Your assignment: Your task is to repeat the entries below exactly and to leave their images out.

[[ Input material, beginning ]]

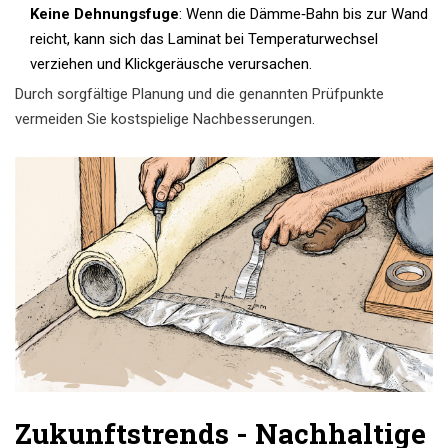
Keine Dehnungsfuge
: Wenn die Dämme‑Bahn bis zur Wand
reicht, kann sich das Laminat bei Temperaturwechsel
verziehen und Klickgeräusche verursachen.
Durch sorgfältige Planung und die genannten Prüfpunkte
vermeiden Sie kostspielige Nachbesserungen.
Zukunftstrends - Nachhaltige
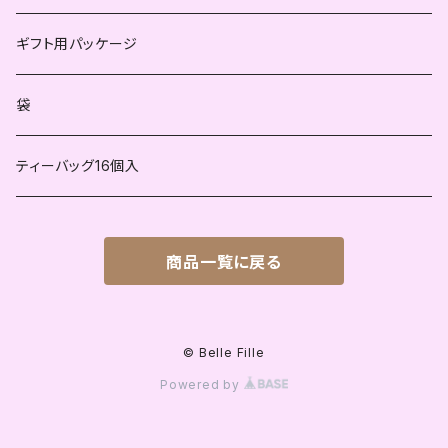
ハーブティー
不発酵茶
紅茶
ギフト用パッケージ
ハーブティー
不発酵茶
袋
ハーブティー
ティーバッグ16個入
商品一覧に戻る
© Belle Fille
Powered by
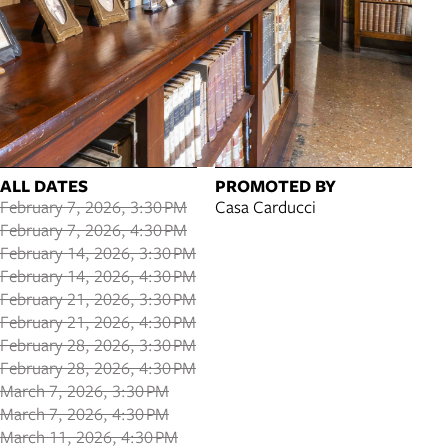
ALL DATES
PROMOTED BY
February 7, 2026, 3:30 PM
Casa Carducci
February 7, 2026, 4:30 PM
February 14, 2026, 3:30 PM
February 14, 2026, 4:30 PM
February 21, 2026, 3:30 PM
February 21, 2026, 4:30 PM
February 28, 2026, 3:30 PM
February 28, 2026, 4:30 PM
March 7, 2026, 3:30 PM
March 7, 2026, 4:30 PM
March 11, 2026, 4:30 PM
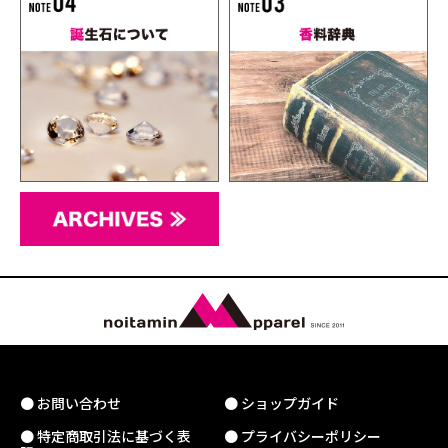
● お問い合わせ
● ショップガイド
● 特定商取引法に基づく表
● プライバシーポリシー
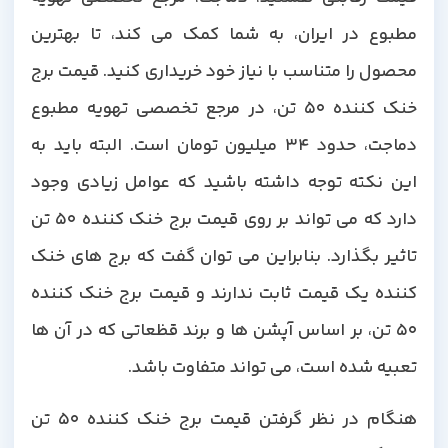
مطبوع در ایران، به شما کمک می کند، تا بهترین
محصول را متناسب با نیاز خود خریداری کنید. قیمت برج
خنک کننده 50 تن، در مرجع تخصصی تهویه مطبوع
دماجت، حدود 34 میلیون تومان است. البته باید به
این نکته توجه داشته باشید که عوامل زیادی وجود
دارد که می تواند بر روی قیمت برج خنک کننده 50 تن
تاثیر بگذارد. بنابراین می توان گفت که برج های خنک
کننده یک قیمت ثابت ندارند و قیمت برج خنک کننده
50 تن، بر اساس آپشن ها و برند قظعاتی که در آن ها
تعبیه شده است، می تواند متفاوت باشد.
هنگام در نظر گرفتن قیمت برج خنک کننده 50 تن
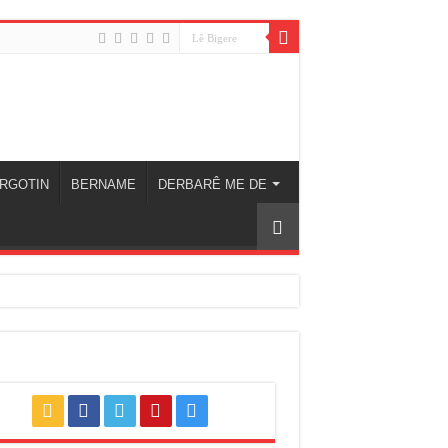
RGOTIN
BERNAME
DERBARÊ ME DE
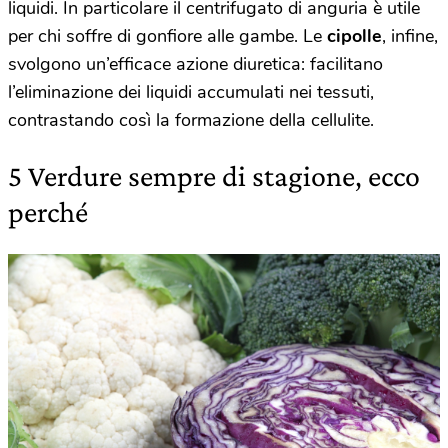
liquidi. In particolare il centrifugato di anguria è utile
per chi soffre di gonfiore alle gambe. Le
cipolle
, infine,
svolgono un’efficace azione diuretica: facilitano
l’eliminazione dei liquidi accumulati nei tessuti,
contrastando così la formazione della cellulite.
5 Verdure sempre di stagione, ecco
perché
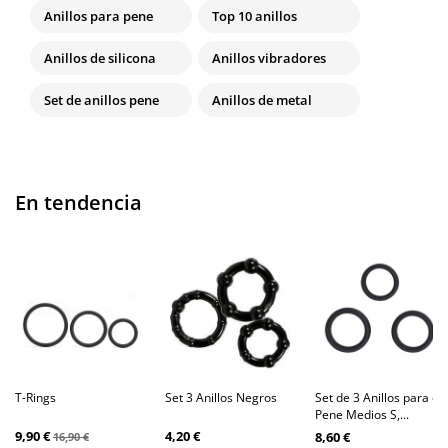
Anillos para pene
Top 10 anillos
Anillos de silicona
Anillos vibradores
Set de anillos pene
Anillos de metal
En tendencia
T-Rings
Set 3 Anillos Negros
Set de 3 Anillos para el
Pene Medios S,...
9,90 €
4,20 €
8,60 €
16,90 €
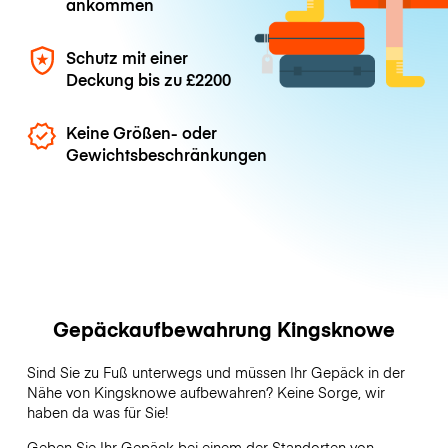
ankommen
Schutz mit einer
Deckung bis zu
£2200
Keine Größen- oder
Gewichtsbeschränkungen
Gepäckaufbewahrung Kingsknowe
Sind Sie zu Fuß unterwegs und müssen Ihr Gepäck in der
Nähe von Kingsknowe aufbewahren? Keine Sorge, wir
haben da was für Sie!
Geben Sie Ihr Gepäck bei einem der Standorten von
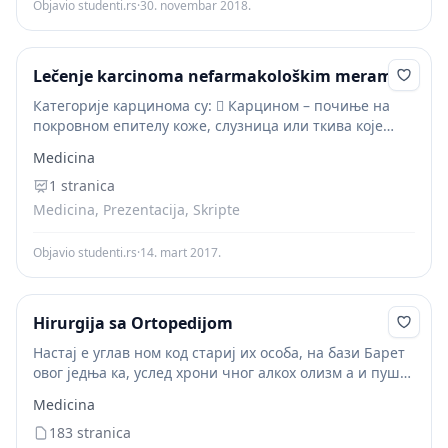
Objavio studenti.rs
·
30. novembar 2018.
Lečenje karcinoma nefarmakološkim merama
Категорије карцинома су:  Карцином – почиње на
покровном епителу коже, слузница или ткива које
покривају унутрашње органе,  Сарком – рак меких
Medicina
ткива – влакна мишића, костију, хрскавице, масног...
1 stranica
Medicina, Prezentacija, Skripte
Objavio studenti.rs
·
14. mart 2017.
Hirurgija sa Ortopedijom
Настај е углав ном код стариј их особа, на бази Барет
овог једња ка, услед хрони чног алкох олизм а и пуше
ња Тимус срце, аорта, трахеа, бронхије аорта,
Medicina
инфекције...
183 stranica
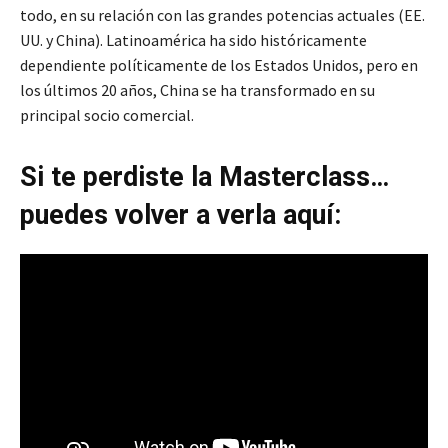
todo, en su relación con las grandes potencias actuales (EE.
UU. y China). Latinoamérica ha sido históricamente
dependiente políticamente de los Estados Unidos, pero en
los últimos 20 años, China se ha transformado en su
principal socio comercial.
Si te perdiste la Masterclass…
puedes volver a verla aquí:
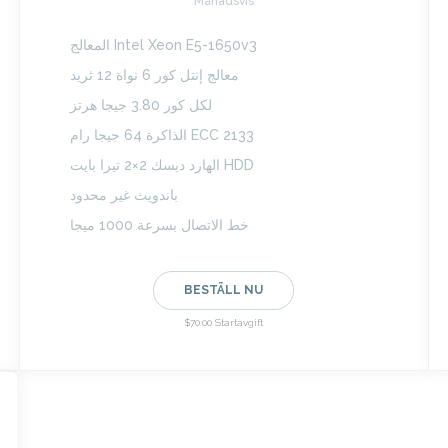
Månadsvis
المعالج Intel Xeon E5-1650v3
معالج إنتل كور 6 نواة 12 ثريد
لكل كور 3.80 جيجا هرتز
الذاكرة 64 جيجا رام ECC 2133
الهارد ديسك 2×2 تيرا بايت HDD
باندويث غير محدود
خط الاتصال بسرعة 1000 ميجا
BESTÄLL NU
$70.00 Startavgift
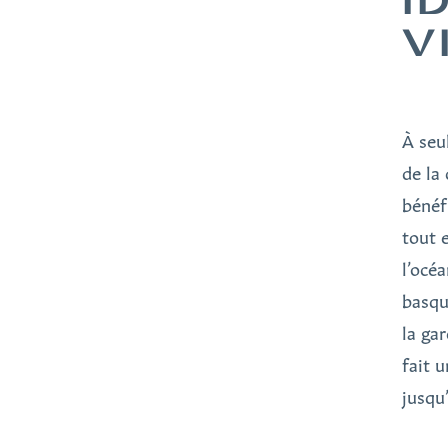
I
V
À seu
de la
bénéf
tout 
l’océ
basqu
la gar
fait 
jusqu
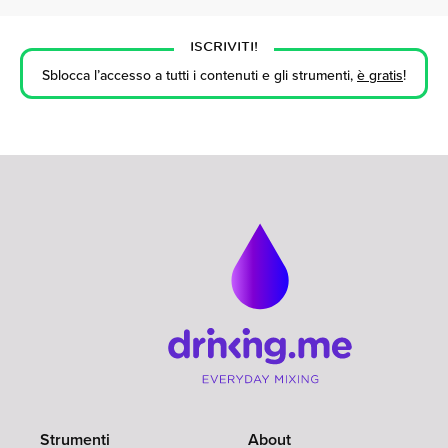
ISCRIVITI!
Sblocca l’accesso a tutti i contenuti e gli strumenti,
è gratis
!
Strumenti
About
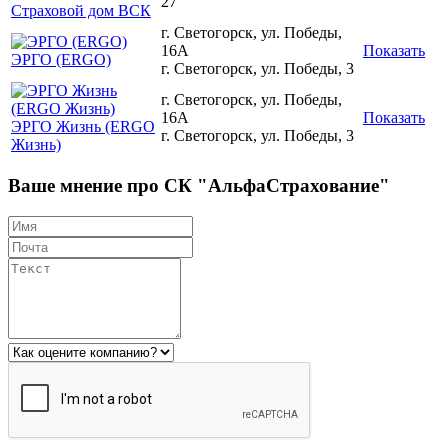
27
Страховой дом ВСК
г. Светогорск, ул. Победы,
16А
Показать
ЭРГО (ERGO)
г. Светогорск, ул. Победы, 3
г. Светогорск, ул. Победы,
16А
Показать
ЭРГО Жизнь (ERGO
г. Светогорск, ул. Победы, 3
Жизнь)
Ваше мнение про СК "АльфаСтрахование"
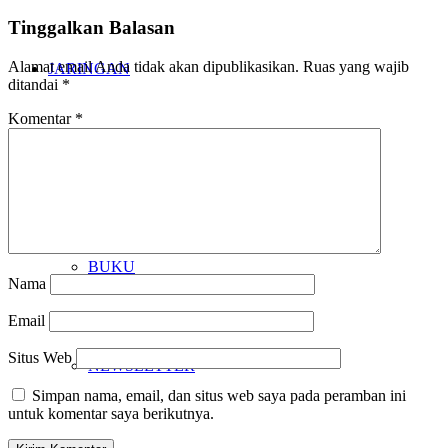
Tinggalkan Balasan
Alamat email Anda tidak akan dipublikasikan.
Ruas yang wajib
JARINGAN
ditandai
*
Komentar
*
KARYA
BUKU
Nama
Email
Situs Web
NEWSLETTER
Simpan nama, email, dan situs web saya pada peramban ini
untuk komentar saya berikutnya.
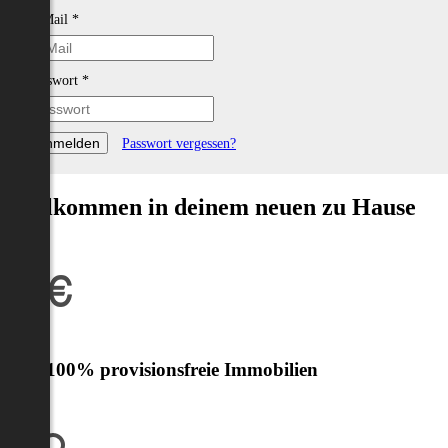
E-Mail
*
Passwort
*
Passwort vergessen?
Willkommen in deinem neuen zu Hause
Nur 100% provisionsfreie Immobilien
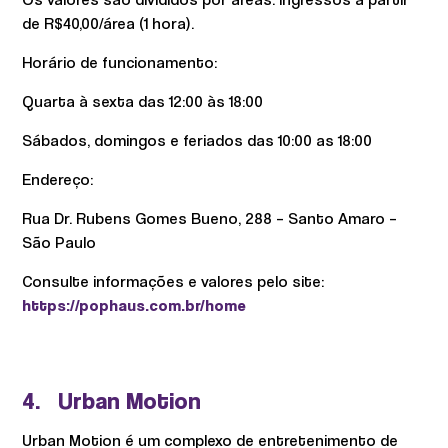
de R$40,00/área (1 hora).
Horário de funcionamento:
Quarta à sexta das 12:00 às 18:00
Sábados, domingos e feriados das 10:00 as 18:00
Endereço:
Rua Dr. Rubens Gomes Bueno, 288 – Santo Amaro –
São Paulo
Consulte informações e valores pelo site:
https://pophaus.com.br/home
4. Urban Motion
Urban Motion é um complexo de entretenimento de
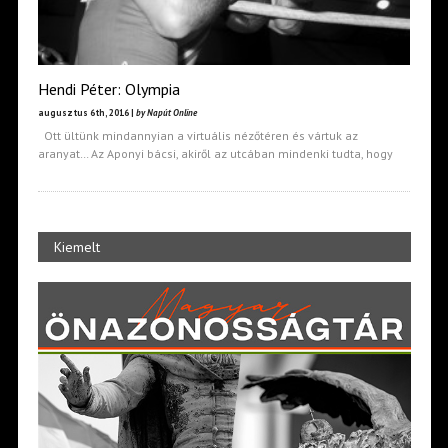
Hendi Péter: Olympia
augusztus 6th, 2016 |
by Napút Online
Ott ültünk mindannyian a virtuális nézőtéren és vártuk az
aranyat… Az Aponyi bácsi, akiről az utcában mindenki tudta, hogy
Kiemelt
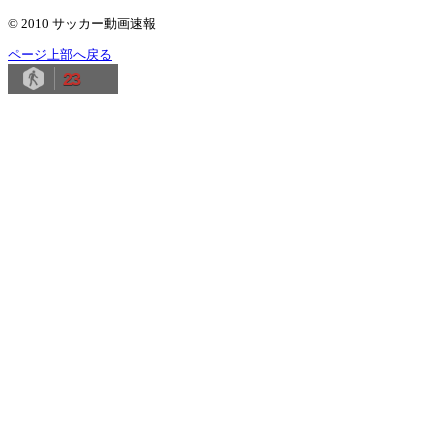
© 2010 サッカー動画速報
ページ上部へ戻る
23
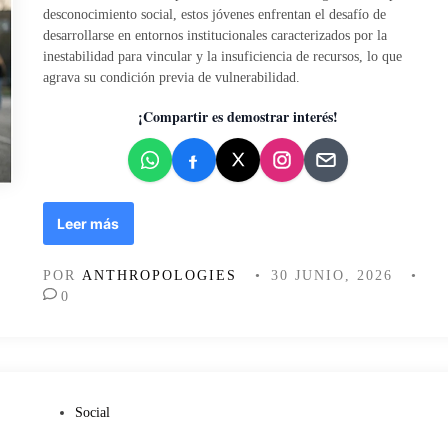
d
desconocimiento social, estos jóvenes enfrentan el desafío de
o
desarrollarse en entornos institucionales caracterizados por la
e
inestabilidad para vincular y la insuficiencia de recursos, lo que
n
agrava su condición previa de vulnerabilidad.
¡Compartir es demostrar interés!
V
Leer más
í
c
POR
ANTHROPOLOGIES
•
30 JUNIO, 2026
•
t
0
i
m
a
s
d
e
P
Social
l
u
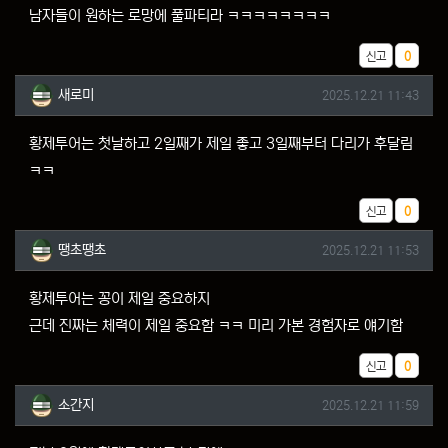
남자들이 원하는 로망에 풀파티라 ㅋㅋㅋㅋㅋㅋㅋㅋ
추천
신고
0
새로미님의 댓글
작성일
새로미
2025.12.21 11:43
황제투어는 첫날하고 2일째가 제일 좋고 3일째부터 다리가 후달림
ㅋㅋ
추천
신고
0
땡초땡초님의 댓글
작성일
땡초땡초
2025.12.21 11:53
황제투어는 꽁이 제일 중요하지
근데 진짜는 체력이 제일 중요함 ㅋㅋ 미리 가본 경험자로 얘기함
추천
신고
0
소간지님의 댓글
작성일
소간지
2025.12.21 11:59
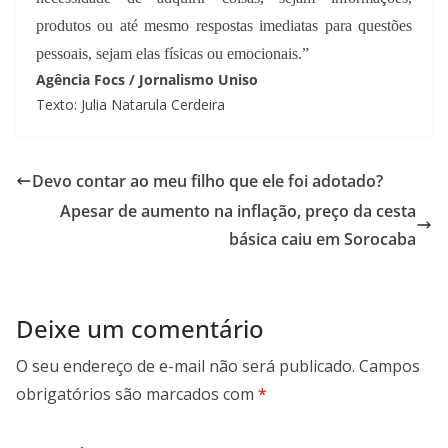
produtos ou até mesmo respostas imediatas para questões
pessoais, sejam elas físicas ou emocionais.”
Agência Focs / Jornalismo Uniso
Texto: Julia Natarula Cerdeira
Devo contar ao meu filho que ele foi adotado?
Apesar de aumento na inflação, preço da cesta
básica caiu em Sorocaba
Deixe um comentário
O seu endereço de e-mail não será publicado.
Campos
obrigatórios são marcados com
*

[[ Input material, end ]]

Your response:
Keine Dehnungsfuge
: Wenn die Dämme‑Bahn bis zur Wand
reicht, kann sich das Laminat bei Temperaturwechsel
verziehen und Klickgeräusche verursachen.
Durch sorgfältige Planung und die genannten Prüfpunkte
vermeiden Sie kostspielige Nachbesserungen.
Zukunftstrends - Nachhaltige
ハーブティー
不発酵茶
紅茶
ギフト用パッケージ
ハーブティー
不発酵茶
袋
ハーブティー
ティーバッグ16個入
商品一覧に戻る
© Belle Fille
Powered by
ALL DATES
PROMOTED BY
February 7, 2026, 3:30 PM
Casa Carducci
February 7, 2026, 4:30 PM
February 14, 2026, 3:30 PM
February 14, 2026, 4:30 PM
February 21, 2026, 3:30 PM
February 21, 2026, 4:30 PM
February 28, 2026, 3:30 PM
February 28, 2026, 4:30 PM
March 7, 2026, 3:30 PM
March 7, 2026, 4:30 PM
March 11, 2026, 4:30 PM
● お問い合わせ
● ショップガイド
● 特定商取引法に基づく表
● プライバシーポリシー
مطبوع در ایران، به شما کمک می کند، تا بهترین
محصول را متناسب با نیاز خود خریداری کنید. قیمت برج
خنک کننده 50 تن، در مرجع تخصصی تهویه مطبوع
دماجت، حدود 34 میلیون تومان است. البته باید به
این نکته توجه داشته باشید که عوامل زیادی وجود
دارد که می تواند بر روی قیمت برج خنک کننده 50 تن
تاثیر بگذارد. بنابراین می توان گفت که برج های خنک
کننده یک قیمت ثابت ندارند و قیمت برج خنک کننده
50 تن، بر اساس آپشن ها و برند قظعاتی که در آن ها
تعبیه شده است، می تواند متفاوت باشد.
هنگام در نظر گرفتن قیمت برج خنک کننده 50 تن
RGOTIN
BERNAME
DERBARÊ ME DE
liquidi. In particolare il centrifugato di anguria è utile
per chi soffre di gonfiore alle gambe. Le
cipolle
, infine,
svolgono un’efficace azione diuretica: facilitano
l’eliminazione dei liquidi accumulati nei tessuti,
contrastando così la formazione della cellulite.
5 Verdure sempre di stagione, ecco
perché
Anillos para pene
Top 10 anillos
Anillos de silicona
Anillos vibradores
Set de anillos pene
Anillos de metal
En tendencia
T-Rings
Set 3 Anillos Negros
Set de 3 Anillos para el
Pene Medios S,...
9,90 €
4,20 €
8,60 €
16,90 €
ankommen
Schutz mit einer
Deckung bis zu
£2200
Keine Größen- oder
Gewichtsbeschränkungen
Gepäckaufbewahrung Kingsknowe
Sind Sie zu Fuß unterwegs und müssen Ihr Gepäck in der
Nähe von Kingsknowe aufbewahren? Keine Sorge, wir
haben da was für Sie!
Geben Sie Ihr Gepäck bei einem der Standorten von
Objavio studenti.rs
·
30. novembar 2018.
Lečenje karcinoma nefarmakološkim merama
Категорије карцинома су:  Карцином – почиње на
покровном епителу коже, слузница или ткива које
покривају унутрашње органе,  Сарком – рак меких
Medicina
ткива – влакна мишића, костију, хрскавице, масног...
1 stranica
Medicina, Prezentacija, Skripte
Objavio studenti.rs
·
14. mart 2017.
Hirurgija sa Ortopedijom
Настај е углав ном код стариј их особа, на бази Барет
овог једња ка, услед хрони чног алкох олизм а и пуше
ња Тимус срце, аорта, трахеа, бронхије аорта,
Medicina
инфекције...
183 stranica
todo, en su relación con las grandes potencias actuales (EE.
UU. y China). Latinoamérica ha sido históricamente
dependiente políticamente de los Estados Unidos, pero en
los últimos 20 años, China se ha transformado en su
principal socio comercial.
Si te perdiste la Masterclass…
puedes volver a verla aquí:
Månadsvis
المعالج Intel Xeon E5-1650v3
معالج إنتل كور 6 نواة 12 ثريد
لكل كور 3.80 جيجا هرتز
الذاكرة 64 جيجا رام ECC 2133
الهارد ديسك 2×2 تيرا بايت HDD
باندويث غير محدود
خط الاتصال بسرعة 1000 ميجا
BESTÄLL NU
$70.00 Startavgift
I
V
À seu
de la
bénéf
tout 
l’océ
basqu
la gar
fait 
jusqu
ISCRIVITI!
Sblocca l’accesso a tutti i contenuti e gli strumenti,
è gratis
!
Strumenti
About
27
Страховой дом ВСК
г. Светогорск, ул. Победы,
16А
Показать
ЭРГО (ERGO)
г. Светогорск, ул. Победы, 3
г. Светогорск, ул. Победы,
16А
Показать
ЭРГО Жизнь (ERGO
г. Светогорск, ул. Победы, 3
Жизнь)
Ваше мнение про СК "АльфаСтрахование"
Tinggalkan Balasan
Alamat email Anda tidak akan dipublikasikan.
Ruas yang wajib
JARINGAN
ditandai
*
Komentar
*
KARYA
BUKU
Nama
Email
Situs Web
NEWSLETTER
Simpan nama, email, dan situs web saya pada peramban ini
untuk komentar saya berikutnya.
E-Mail
*
Passwort
*
Passwort vergessen?
Willkommen in deinem neuen zu Hause
Nur 100% provisionsfreie Immobilien
de R$40,00/área (1 hora).
Horário de funcionamento:
Quarta à sexta das 12:00 às 18:00
Sábados, domingos e feriados das 10:00 as 18:00
Endereço:
Rua Dr. Rubens Gomes Bueno, 288 – Santo Amaro –
São Paulo
Consulte informações e valores pelo site:
https://pophaus.com.br/home
4. Urban Motion
Urban Motion é um complexo de entretenimento de
Hendi Péter: Olympia
augusztus 6th, 2016 |
by Napút Online
Ott ültünk mindannyian a virtuális nézőtéren és vártuk az
aranyat… Az Aponyi bácsi, akiről az utcában mindenki tudta, hogy
Kiemelt
© 2010 サッカー動画速報
ページ上部へ戻る
23
d
desconocimiento social, estos jóvenes enfrentan el desafío de
o
desarrollarse en entornos institucionales caracterizados por la
e
inestabilidad para vincular y la insuficiencia de recursos, lo que
n
agrava su condición previa de vulnerabilidad.
¡Compartir es demostrar interés!
V
Leer más
í
c
POR
ANTHROPOLOGIES
•
30 JUNIO, 2026
•
t
0
i
m
a
s
d
e
P
Social
l
u
남자들이 원하는 로망에 풀파티라 ㅋㅋㅋㅋㅋㅋㅋㅋ
추천
신고
0
새로미님의 댓글
작성일
새로미
2025.12.21 11:43
황제투어는 첫날하고 2일째가 제일 좋고 3일째부터 다리가 후달림
ㅋㅋ
추천
신고
0
땡초땡초님의 댓글
작성일
땡초땡초
2025.12.21 11:53
황제투어는 꽁이 제일 중요하지
근데 진짜는 체력이 제일 중요함 ㅋㅋ 미리 가본 경험자로 얘기함
추천
신고
0
소간지님의 댓글
작성일
소간지
2025.12.21 11:59
produtos ou até mesmo respostas imediatas para questões
pessoais, sejam elas físicas ou emocionais.”
Agência Focs / Jornalismo Uniso
Texto: Julia Natarula Cerdeira
Devo contar ao meu filho que ele foi adotado?
Apesar de aumento na inflação, preço da cesta
básica caiu em Sorocaba
Deixe um comentário
O seu endereço de e-mail não será publicado.
Campos
obrigatórios são marcados com
*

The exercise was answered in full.